NOTE — "register window" is a misnomer for every on-chip tier here. SMEM, CMEM, and SFLAG are all flat byte/word arrays; a search of the binary for SmemRegisterWindow / SregWindow / a CMEM register file returns zero hits. Scalar register windowing lives on the SREG file (allocated by LSRA-v2), and SMEM is merely its spill backing store. See smem-register-window.md for why the window concept does not apply.

Considerations

Three facts cut across all tiers and a reimplementer must internalize them before reading any per-tier page:

  1. There is no per-tier allocator class. tpu::BestFitAllocator (200-byte instance — every factory does operator new(0xC8) then the ctor 0x1e817500) is the single concrete tpu::MemoryAllocator subclass in libtpu. The TpuHal binds one instance per tier through an AllocatorFactory (5 callbacks $_0..$_4 at 0x1e815600 … 0x1e815700, all default to a kBestFit policy). The only thing distinguishing the HBM allocator from the VMEM allocator is the 32-byte Config triple each is constructed with.

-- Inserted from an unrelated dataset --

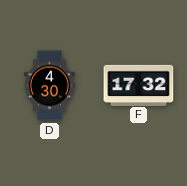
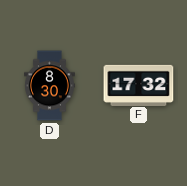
D: 4:30 -> 8:30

  2. There is no per-TpuVersion branch in the allocator. Every per-codename divergence (HBM byte size, VMEM word size, alignment, granule) is data, carried in the embedded *chip_parts.binarypb resource and surfaced at boot as the Config triple. The allocator code is family-agnostic.

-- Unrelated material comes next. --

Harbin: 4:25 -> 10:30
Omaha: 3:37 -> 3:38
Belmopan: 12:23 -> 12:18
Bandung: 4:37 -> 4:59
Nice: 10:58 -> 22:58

  3. The runtime allocator replays, it does not decide. MSA and ProgramMemoryAllocator choose every offset at compile time and freeze them into ProgramMemoryMetadata_Allocation proto entries. At load time CreateFromProto (0x1c631f20) instantiates one BestFitAllocator per tier and replays the frozen offsets. The free-list / red-black-tree machinery is exercised at runtime only for dynamic allocations (scoped scratch, async-copy staging) that MSA marked run-time-allocated. See §4.


2. The MemorySpace Enum

Purpose

One C++ enumeration, xla::jellyfish::MemorySpace, labels every region throughout the compiler and runtime. A reimplementer must reproduce exactly this enum because it is the operand-space tag on every LLO load/store, the ProgramMemoryAllocator::AllocateBytes selector, and the key the kAllocatedMemorySpaces array (0xb42ff10) iterates. A second, unrelated numbering governs how a memory space renders into a DMA descriptor's address word; the two disagree on almost every value, and the boundary between them is the subject of §2.3.

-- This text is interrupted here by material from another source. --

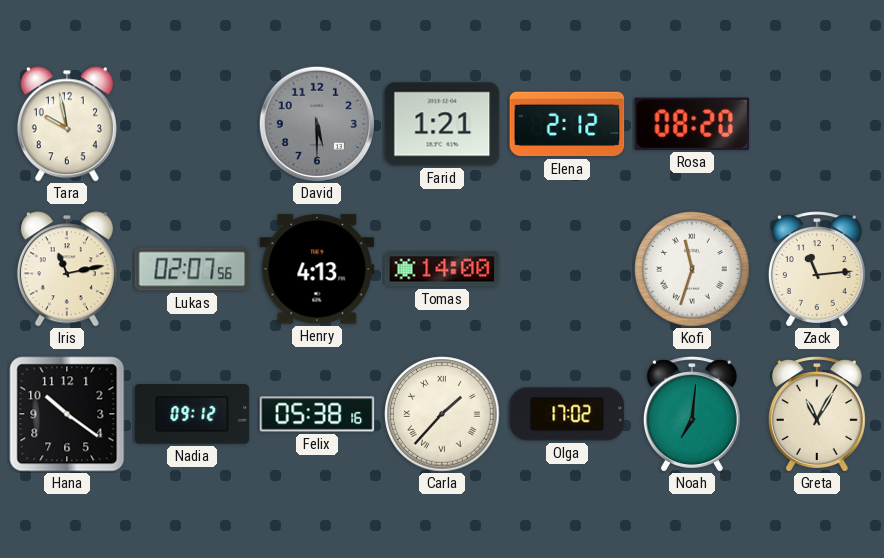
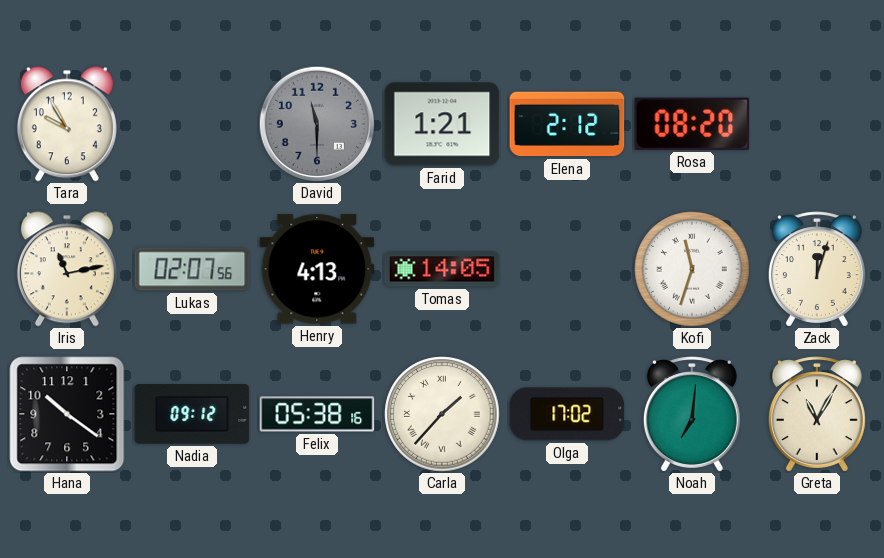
Tara: 9:58 -> 9:55
David: 5:30 -> 11:30
Tomas: 14:00 -> 14:05
Zack: 11:14 -> 12:03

Encoding — the compile-time MemorySpace enum

Recovered byte-exactly from the MemorySpaceToString string-pointer table at rodata 0x21ce6b08MemorySpaceToString (0x1d6ffae0) is a one-instruction lookup mov rax, [0x21ce6b08 + ms*8], so the integer is the table index and each slot's C-string is the canonical lowercase region name (resolved through its R_X86_64_RELATIVE reloc). The region enum is 17 values (0..16). The two MSA aliases kDefault/kAlternate belong to a separate two-value enum, xla::memory_space_assignment::MemorySpace (decoded by 0x1dcda1c0, values kDefault=0 / kAlternate=1) — they are the colors MSA assigns ("abundant"=HBM vs. "scarce" on-chip tier), not members of xla::jellyfish::MemorySpace.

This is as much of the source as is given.